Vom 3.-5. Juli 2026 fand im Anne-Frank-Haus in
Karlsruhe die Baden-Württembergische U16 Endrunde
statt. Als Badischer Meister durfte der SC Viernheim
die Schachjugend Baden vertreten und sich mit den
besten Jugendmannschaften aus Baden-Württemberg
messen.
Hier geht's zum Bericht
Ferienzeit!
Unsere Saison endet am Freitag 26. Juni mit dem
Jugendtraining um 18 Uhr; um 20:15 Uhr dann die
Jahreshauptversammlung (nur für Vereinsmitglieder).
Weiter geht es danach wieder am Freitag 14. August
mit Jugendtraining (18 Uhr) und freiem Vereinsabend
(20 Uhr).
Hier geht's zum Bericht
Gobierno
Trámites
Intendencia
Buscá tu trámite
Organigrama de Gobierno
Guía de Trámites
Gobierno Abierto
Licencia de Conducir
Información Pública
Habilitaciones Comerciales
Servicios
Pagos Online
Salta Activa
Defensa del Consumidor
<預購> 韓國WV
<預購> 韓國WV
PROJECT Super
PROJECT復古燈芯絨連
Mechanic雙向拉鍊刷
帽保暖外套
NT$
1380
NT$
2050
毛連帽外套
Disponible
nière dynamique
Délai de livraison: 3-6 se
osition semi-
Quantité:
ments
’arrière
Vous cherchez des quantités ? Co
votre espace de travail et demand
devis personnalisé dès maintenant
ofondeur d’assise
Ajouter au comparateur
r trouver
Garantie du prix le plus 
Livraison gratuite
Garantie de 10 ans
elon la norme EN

-=-=-

**WHAT YOU NEED TO DO**
Please copy exactly the lines from the one that contains "Guía de Trámites" up to and including the final line of the listing above.

**SOLUTION TO THIS PROBLEM**
Guía de Trámites
Gobierno Abierto
Licencia de Conducir
Información Pública
Habilitaciones Comerciales
Servicios
Pagos Online
Salta Activa
Defensa del Consumidor
<預購> 韓國WV
<預購> 韓國WV
PROJECT Super
PROJECT復古燈芯絨連
Mechanic雙向拉鍊刷
帽保暖外套
NT$
1380
NT$
2050
毛連帽外套
Disponible
nière dynamique
Délai de livraison: 3-6 se
osition semi-
Quantité:
ments
’arrière
Vous cherchez des quantités ? Co
votre espace de travail et demand
devis personnalisé dès maintenant
ofondeur d’assise
Ajouter au comparateur
r trouver
Garantie du prix le plus 
Livraison gratuite
Garantie de 10 ans
elon la norme EN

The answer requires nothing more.